▸ **EXERCISE GOAL**
Only the lines from the beginning of the data below through the line that contains "Σχετικά προϊόντα" should be repeated, exactly as written.
+---+
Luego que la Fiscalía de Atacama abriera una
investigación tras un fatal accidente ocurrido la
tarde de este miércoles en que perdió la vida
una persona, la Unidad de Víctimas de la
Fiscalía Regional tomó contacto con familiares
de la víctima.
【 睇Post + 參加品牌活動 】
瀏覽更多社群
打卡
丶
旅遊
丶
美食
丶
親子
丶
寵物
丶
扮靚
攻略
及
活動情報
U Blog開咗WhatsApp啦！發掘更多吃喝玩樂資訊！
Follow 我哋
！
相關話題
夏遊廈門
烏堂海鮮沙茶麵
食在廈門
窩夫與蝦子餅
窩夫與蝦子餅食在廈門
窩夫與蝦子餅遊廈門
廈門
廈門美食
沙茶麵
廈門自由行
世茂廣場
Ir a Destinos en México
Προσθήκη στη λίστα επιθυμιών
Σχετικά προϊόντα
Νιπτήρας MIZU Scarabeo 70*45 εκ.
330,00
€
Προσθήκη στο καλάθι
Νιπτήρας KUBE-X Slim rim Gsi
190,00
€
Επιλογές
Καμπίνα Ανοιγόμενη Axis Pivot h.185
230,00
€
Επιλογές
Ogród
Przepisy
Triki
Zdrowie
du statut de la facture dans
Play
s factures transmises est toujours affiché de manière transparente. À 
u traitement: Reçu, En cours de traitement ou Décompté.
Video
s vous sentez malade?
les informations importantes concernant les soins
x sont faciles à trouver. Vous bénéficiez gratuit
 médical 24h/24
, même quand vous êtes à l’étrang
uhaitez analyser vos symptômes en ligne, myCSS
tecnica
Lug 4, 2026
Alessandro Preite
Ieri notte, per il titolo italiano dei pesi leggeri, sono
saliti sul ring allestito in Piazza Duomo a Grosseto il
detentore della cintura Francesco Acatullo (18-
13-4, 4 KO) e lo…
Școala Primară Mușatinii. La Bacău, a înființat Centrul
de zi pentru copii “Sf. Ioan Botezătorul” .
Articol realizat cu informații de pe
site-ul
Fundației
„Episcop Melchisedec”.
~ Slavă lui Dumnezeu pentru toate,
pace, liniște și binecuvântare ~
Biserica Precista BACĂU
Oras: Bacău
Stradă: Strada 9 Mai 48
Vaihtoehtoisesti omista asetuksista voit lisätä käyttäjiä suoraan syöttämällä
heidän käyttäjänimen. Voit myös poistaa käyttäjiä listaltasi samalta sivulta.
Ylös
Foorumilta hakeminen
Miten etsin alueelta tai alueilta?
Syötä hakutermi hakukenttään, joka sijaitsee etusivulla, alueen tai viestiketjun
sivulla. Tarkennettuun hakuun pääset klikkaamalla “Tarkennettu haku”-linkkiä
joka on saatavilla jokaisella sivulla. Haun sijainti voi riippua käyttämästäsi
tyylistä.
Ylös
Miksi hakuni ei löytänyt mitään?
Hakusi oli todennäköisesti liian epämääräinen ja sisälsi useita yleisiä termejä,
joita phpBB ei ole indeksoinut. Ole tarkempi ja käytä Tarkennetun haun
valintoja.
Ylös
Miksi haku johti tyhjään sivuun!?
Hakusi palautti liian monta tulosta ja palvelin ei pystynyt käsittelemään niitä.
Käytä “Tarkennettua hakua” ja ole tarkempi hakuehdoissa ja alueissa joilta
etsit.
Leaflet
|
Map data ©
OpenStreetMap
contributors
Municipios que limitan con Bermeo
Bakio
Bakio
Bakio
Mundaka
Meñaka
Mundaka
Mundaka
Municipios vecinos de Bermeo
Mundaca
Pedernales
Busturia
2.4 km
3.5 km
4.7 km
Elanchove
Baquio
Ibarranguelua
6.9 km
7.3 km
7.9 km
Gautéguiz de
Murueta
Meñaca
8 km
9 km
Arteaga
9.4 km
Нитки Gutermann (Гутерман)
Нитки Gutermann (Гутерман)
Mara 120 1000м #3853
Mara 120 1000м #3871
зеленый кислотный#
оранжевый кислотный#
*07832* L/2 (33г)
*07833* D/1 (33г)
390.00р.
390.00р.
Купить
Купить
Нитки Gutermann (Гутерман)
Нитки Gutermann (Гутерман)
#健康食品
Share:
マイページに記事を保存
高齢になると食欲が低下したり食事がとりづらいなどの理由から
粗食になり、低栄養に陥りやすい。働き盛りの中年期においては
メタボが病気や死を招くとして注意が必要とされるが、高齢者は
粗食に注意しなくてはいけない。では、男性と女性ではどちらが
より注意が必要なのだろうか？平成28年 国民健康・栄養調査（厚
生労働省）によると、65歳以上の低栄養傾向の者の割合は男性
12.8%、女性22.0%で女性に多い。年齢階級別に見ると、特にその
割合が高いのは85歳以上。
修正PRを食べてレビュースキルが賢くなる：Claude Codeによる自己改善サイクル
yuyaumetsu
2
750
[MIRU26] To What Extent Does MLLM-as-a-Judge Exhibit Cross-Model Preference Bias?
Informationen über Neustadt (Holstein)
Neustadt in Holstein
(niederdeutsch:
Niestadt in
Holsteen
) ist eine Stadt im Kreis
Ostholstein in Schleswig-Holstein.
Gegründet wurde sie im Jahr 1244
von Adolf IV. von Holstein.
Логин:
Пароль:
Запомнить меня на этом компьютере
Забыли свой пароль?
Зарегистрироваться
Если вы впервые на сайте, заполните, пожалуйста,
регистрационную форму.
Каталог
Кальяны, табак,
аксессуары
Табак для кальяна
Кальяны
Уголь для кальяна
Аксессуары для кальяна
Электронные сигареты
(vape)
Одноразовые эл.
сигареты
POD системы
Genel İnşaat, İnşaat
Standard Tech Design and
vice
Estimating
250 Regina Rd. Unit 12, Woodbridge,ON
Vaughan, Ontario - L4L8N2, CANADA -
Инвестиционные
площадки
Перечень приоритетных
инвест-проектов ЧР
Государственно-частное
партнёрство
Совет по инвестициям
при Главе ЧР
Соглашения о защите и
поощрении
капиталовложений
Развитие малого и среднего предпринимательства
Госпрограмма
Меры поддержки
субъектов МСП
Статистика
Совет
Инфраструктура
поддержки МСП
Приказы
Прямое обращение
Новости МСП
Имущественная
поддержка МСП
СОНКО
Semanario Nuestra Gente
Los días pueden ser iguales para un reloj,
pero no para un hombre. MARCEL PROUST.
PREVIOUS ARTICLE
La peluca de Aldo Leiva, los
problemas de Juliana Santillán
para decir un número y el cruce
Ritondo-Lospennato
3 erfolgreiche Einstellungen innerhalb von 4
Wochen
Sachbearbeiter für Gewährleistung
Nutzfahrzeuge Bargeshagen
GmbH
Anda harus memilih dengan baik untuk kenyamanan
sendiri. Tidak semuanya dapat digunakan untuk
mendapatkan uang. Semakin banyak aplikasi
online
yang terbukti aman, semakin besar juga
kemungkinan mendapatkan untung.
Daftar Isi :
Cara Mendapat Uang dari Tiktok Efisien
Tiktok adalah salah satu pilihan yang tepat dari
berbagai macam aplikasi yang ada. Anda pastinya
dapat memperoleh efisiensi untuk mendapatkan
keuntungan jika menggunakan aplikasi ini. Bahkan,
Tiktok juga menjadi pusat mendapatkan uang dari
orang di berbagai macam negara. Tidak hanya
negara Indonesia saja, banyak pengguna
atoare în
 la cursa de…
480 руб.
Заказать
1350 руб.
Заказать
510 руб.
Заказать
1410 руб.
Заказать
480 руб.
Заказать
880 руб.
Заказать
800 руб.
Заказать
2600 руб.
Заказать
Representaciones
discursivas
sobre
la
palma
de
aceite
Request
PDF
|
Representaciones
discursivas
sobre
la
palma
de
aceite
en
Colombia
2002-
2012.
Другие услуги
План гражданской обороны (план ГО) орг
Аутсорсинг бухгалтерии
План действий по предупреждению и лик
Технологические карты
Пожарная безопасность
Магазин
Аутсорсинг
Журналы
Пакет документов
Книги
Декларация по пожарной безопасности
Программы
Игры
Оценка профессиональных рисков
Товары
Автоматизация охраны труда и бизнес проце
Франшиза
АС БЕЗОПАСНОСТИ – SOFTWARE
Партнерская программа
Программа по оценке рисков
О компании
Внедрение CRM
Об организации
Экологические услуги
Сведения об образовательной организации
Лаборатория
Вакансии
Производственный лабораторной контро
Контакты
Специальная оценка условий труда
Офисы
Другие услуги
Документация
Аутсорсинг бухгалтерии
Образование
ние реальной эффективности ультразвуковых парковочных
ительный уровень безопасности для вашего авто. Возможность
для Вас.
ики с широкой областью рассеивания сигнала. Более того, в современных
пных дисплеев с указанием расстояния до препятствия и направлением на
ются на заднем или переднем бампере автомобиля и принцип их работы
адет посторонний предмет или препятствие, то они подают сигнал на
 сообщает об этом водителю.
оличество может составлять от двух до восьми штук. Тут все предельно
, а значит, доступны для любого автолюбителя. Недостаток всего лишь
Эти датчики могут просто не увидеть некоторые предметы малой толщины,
+---+
▸ **THE COMPLETED TASK**
Luego que la Fiscalía de Atacama abriera una
investigación tras un fatal accidente ocurrido la
tarde de este miércoles en que perdió la vida
una persona, la Unidad de Víctimas de la
Fiscalía Regional tomó contacto con familiares
de la víctima.
【 睇Post + 參加品牌活動 】
瀏覽更多社群
打卡
丶
旅遊
丶
美食
丶
親子
丶
寵物
丶
扮靚
攻略
及
活動情報
U Blog開咗WhatsApp啦！發掘更多吃喝玩樂資訊！
Follow 我哋
！
相關話題
夏遊廈門
烏堂海鮮沙茶麵
食在廈門
窩夫與蝦子餅
窩夫與蝦子餅食在廈門
窩夫與蝦子餅遊廈門
廈門
廈門美食
沙茶麵
廈門自由行
世茂廣場
Ir a Destinos en México
Προσθήκη στη λίστα επιθυμιών
Σχετικά προϊόντα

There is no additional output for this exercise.